Computation related options #

• --max-cpu <INTEGER>: OBITools can take advantage of your computer’s multi-core architecture by parallelizing the computation across all available CPUs. Computing on more CPUs usually requires more memory to perform the computation. Reducing the number of CPUs used to perform a calculation is also a way to indirectly control the amount of memory used by the process. The number of CPUs used by OBITools can also be controlled by setting the OBIMAXCPU environment variable.
• --force-one-cpu: forces the use of a single CPU core for parallel processing (default: false).
• --batch-size <INTEGER>: minimum number of sequences per batch for parallel processing (floor, default: 1, env: OBIBATCHSIZE)
• --batch-size-max <INTEGER>: maximum number of sequences per batch for parallel processing (ceiling, default: 2000, env: OBIBATCHSIZEMAX)
• --batch-mem <STRING>: maximum memory per batch (e.g. 128K, 64M, 1G; default: 128M; set to 0 to disable, env: OBIBATCHMEM)

Debug related options #

• --debug: enables debug mode, by setting log level to debug (default: false, env: OBIDEBUG)
• --pprof: enables pprof server. Look at the log for details. (default: false).
• --pprof-mutex <INTEGER>: enables profiling of mutex lock. (default: 10, env: OBIPPROFMUTEX)
• --pprof-goroutine <INTEGER>: enables profiling of goroutine blocking profile. (default: 6060, env: OBIPPROFGOROUTINE)

Examples #

Join using a cross-attribute key (different column names in primary and secondary):

The file input.fasta has sequences annotated with a sample attribute (values S1–S4). The file well_metadata.csv stores the same sample identifiers under the column name well. The flag --by sample=well tells obijoin to match the primary’s sample value against the secondary’s well column, bridging the naming difference without requiring any preprocessing.

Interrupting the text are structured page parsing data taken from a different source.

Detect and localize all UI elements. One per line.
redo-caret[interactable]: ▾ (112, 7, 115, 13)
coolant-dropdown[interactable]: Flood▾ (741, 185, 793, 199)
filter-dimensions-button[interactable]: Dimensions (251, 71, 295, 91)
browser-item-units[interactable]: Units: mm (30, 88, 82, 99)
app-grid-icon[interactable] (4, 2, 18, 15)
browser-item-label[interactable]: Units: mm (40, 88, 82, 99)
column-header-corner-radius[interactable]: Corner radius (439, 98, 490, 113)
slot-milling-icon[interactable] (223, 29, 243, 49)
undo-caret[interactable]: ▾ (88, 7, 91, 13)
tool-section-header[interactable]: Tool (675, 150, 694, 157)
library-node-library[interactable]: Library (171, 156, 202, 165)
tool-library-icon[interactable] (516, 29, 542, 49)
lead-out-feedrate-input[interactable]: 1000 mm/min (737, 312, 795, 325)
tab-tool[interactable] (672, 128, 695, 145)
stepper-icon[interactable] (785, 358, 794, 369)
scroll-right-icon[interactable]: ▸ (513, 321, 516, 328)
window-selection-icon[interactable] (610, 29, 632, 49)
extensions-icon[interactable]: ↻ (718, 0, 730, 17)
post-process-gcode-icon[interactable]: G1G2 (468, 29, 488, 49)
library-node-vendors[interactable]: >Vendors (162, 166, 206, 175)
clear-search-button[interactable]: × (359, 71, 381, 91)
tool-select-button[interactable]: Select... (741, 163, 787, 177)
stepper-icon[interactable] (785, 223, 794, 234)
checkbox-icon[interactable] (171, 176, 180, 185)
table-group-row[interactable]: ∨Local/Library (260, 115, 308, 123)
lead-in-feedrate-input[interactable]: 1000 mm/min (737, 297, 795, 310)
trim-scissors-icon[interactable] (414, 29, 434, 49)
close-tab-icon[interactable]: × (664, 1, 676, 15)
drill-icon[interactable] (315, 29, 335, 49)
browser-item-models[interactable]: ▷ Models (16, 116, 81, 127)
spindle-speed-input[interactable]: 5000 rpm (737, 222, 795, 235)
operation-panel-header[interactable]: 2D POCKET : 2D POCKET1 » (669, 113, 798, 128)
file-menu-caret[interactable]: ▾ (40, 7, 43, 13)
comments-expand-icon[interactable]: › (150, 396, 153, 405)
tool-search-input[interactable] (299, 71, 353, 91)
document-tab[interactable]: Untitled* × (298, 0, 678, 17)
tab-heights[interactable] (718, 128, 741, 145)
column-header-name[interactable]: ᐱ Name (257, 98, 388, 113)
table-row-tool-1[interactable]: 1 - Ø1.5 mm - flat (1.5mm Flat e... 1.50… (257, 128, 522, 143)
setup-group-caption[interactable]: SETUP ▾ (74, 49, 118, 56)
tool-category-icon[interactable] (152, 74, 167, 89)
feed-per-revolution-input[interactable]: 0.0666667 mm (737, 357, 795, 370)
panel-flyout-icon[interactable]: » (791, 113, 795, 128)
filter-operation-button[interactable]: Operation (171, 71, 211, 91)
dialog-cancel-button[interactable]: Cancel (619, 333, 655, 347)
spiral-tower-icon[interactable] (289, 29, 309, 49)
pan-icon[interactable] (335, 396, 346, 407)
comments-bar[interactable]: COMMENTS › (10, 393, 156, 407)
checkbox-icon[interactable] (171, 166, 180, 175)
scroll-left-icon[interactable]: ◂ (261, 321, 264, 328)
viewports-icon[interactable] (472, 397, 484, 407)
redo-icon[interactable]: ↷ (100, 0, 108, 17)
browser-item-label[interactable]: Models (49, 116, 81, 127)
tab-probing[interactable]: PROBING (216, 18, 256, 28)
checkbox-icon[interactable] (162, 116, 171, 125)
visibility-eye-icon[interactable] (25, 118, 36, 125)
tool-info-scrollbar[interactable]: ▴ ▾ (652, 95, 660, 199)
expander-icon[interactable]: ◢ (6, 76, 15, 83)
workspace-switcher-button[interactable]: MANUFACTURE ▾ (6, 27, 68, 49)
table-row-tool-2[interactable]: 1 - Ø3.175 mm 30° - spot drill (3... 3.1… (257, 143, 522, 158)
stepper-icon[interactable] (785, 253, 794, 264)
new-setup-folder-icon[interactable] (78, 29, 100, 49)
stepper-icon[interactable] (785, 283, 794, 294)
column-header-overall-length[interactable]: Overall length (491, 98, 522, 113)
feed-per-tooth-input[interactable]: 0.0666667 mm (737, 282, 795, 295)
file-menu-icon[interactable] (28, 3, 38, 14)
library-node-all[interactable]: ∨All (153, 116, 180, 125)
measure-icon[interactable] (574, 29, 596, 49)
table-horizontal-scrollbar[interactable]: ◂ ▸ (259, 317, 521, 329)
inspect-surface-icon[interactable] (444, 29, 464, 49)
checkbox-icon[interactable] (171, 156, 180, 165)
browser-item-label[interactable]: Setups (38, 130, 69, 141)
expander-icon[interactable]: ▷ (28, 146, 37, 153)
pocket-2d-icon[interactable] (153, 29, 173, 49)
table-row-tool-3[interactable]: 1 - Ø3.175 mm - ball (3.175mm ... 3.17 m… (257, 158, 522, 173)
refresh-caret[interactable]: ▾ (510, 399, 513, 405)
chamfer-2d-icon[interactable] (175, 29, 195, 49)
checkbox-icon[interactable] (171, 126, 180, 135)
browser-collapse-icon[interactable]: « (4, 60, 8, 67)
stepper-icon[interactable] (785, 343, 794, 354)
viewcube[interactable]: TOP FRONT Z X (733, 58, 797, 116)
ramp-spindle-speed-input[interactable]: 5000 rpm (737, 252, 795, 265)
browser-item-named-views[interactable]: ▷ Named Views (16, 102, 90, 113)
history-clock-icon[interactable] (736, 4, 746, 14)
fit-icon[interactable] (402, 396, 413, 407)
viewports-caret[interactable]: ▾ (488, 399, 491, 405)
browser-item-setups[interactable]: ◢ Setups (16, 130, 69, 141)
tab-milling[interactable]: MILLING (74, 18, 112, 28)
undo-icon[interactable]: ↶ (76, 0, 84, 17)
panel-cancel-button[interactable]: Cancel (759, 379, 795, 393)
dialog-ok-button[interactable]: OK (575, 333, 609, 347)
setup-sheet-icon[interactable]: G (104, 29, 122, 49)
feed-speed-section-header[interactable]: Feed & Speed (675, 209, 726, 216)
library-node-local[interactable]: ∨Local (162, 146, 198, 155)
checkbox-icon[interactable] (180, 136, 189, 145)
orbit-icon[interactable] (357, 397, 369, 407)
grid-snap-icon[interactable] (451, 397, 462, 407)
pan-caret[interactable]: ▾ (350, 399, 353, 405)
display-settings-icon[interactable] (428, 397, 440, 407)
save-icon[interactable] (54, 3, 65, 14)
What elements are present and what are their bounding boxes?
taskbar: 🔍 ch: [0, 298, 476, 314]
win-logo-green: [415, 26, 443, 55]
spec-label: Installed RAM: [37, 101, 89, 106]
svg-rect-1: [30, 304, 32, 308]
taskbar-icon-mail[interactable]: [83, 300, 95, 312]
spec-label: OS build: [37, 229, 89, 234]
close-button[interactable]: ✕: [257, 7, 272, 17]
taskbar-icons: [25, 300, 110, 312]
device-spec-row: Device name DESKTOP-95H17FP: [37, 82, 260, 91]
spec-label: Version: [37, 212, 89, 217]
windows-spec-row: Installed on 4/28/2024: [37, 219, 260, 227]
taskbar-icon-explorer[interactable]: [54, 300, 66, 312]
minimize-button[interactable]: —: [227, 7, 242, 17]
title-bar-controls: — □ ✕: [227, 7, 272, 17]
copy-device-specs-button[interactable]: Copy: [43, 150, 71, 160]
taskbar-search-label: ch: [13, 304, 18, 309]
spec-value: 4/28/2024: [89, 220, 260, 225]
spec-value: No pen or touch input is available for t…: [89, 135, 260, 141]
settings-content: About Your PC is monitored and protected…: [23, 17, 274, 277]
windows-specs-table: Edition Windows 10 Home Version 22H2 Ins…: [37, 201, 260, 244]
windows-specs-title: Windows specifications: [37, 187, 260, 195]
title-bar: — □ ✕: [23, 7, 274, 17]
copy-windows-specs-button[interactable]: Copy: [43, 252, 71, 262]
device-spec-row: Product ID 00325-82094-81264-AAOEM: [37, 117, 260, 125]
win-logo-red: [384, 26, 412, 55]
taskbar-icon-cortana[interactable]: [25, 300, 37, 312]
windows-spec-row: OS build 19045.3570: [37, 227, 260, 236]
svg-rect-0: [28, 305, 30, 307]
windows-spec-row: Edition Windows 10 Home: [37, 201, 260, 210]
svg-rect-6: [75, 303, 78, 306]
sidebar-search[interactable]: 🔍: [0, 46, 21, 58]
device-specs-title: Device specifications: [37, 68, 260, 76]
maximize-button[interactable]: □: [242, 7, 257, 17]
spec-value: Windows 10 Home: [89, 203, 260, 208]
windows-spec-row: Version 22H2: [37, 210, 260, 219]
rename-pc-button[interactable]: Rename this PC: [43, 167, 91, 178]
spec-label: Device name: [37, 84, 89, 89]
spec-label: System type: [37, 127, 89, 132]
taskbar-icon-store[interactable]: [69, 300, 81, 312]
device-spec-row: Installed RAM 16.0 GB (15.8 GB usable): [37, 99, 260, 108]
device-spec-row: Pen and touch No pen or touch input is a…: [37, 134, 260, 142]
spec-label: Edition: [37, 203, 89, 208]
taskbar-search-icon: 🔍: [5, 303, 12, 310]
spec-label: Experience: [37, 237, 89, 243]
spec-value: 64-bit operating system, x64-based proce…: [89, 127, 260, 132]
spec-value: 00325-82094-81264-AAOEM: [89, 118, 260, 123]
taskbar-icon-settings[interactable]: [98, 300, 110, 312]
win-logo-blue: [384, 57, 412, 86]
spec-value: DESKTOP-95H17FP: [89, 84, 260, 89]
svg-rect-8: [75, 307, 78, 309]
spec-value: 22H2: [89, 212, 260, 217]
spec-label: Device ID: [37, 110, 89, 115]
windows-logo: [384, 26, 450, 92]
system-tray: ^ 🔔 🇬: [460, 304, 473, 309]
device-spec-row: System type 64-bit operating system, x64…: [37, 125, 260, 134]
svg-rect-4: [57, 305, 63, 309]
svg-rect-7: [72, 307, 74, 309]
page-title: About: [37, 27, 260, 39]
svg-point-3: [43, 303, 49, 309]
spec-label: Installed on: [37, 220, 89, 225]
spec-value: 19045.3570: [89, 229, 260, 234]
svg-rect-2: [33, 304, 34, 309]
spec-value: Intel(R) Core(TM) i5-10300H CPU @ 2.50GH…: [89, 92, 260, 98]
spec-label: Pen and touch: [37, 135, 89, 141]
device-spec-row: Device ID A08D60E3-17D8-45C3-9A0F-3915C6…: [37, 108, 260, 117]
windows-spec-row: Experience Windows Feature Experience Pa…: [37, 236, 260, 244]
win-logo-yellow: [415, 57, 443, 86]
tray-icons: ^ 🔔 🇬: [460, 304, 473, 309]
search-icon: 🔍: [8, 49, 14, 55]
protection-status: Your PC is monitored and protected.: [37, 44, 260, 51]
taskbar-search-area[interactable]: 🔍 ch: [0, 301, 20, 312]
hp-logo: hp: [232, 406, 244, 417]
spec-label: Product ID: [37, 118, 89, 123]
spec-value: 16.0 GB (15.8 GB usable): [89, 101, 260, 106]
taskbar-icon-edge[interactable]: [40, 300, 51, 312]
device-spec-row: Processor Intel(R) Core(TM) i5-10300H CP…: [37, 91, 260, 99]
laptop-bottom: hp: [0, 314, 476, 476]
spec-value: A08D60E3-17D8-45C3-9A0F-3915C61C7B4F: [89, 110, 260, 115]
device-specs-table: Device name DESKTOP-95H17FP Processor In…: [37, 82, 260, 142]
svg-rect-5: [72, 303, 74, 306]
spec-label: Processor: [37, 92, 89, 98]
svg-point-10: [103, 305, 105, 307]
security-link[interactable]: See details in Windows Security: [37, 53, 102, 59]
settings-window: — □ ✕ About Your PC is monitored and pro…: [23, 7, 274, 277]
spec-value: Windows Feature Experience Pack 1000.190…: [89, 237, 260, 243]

>seq001 {"sample":"S1","barcode":"ATGC"}
ATGCATGCATGCATGCATGC
>seq002 {"sample":"S2","barcode":"GCTA"}
GCTAGCTAGCTAGCTAGCTA
>seq003 {"sample":"S3","barcode":"TTTT"}
TTTTTTTTTTTTTTTTTTTT
>seq004 {"sample":"S1","barcode":"ATGC"}
AAAAATTTTTCCCCCGGGGG
>seq005 {"sample":"S2","barcode":"GCTA"}
GGGGGAAAAATTTTTCCCCC
>seq006 {"sample":"S4","barcode":"AAAA"}
CCCCCCGGGGGTTTTTAAAAA

well,location,experiment
S1,Paris,amplicon_run1
S2,Lyon,amplicon_run2

obijoin --join-with well_metadata.csv --by sample=well -o out_crosskey.fasta input.fasta

>seq001 {"barcode":"ATGC","experiment":"amplicon_run1","location":"Paris","sample":"S1","well":"S1"}
atgcatgcatgcatgcatgc
>seq002 {"barcode":"GCTA","experiment":"amplicon_run2","location":"Lyon","sample":"S2","well":"S2"}
gctagctagctagctagcta
>seq003 {"barcode":"TTTT","sample":"S3"}
tttttttttttttttttttt
>seq004 {"barcode":"ATGC","experiment":"amplicon_run1","location":"Paris","sample":"S1","well":"S1"}
aaaaatttttcccccggggg
>seq005 {"barcode":"GCTA","experiment":"amplicon_run2","location":"Lyon","sample":"S2","well":"S2"}
gggggaaaaatttttccccc
>seq006 {"barcode":"AAAA","sample":"S4"}
ccccccgggggtttttaaaaa

Join on two keys simultaneously, then update sequence identifiers:

The file references.fasta contains two reference sequences each annotated with both sample and barcode. Using --by sample --by barcode requires both attributes to match before a join is made. Adding --update-id replaces the primary sequence’s identifier with the reference identifier, which is useful when sequence IDs need to track which reference was matched.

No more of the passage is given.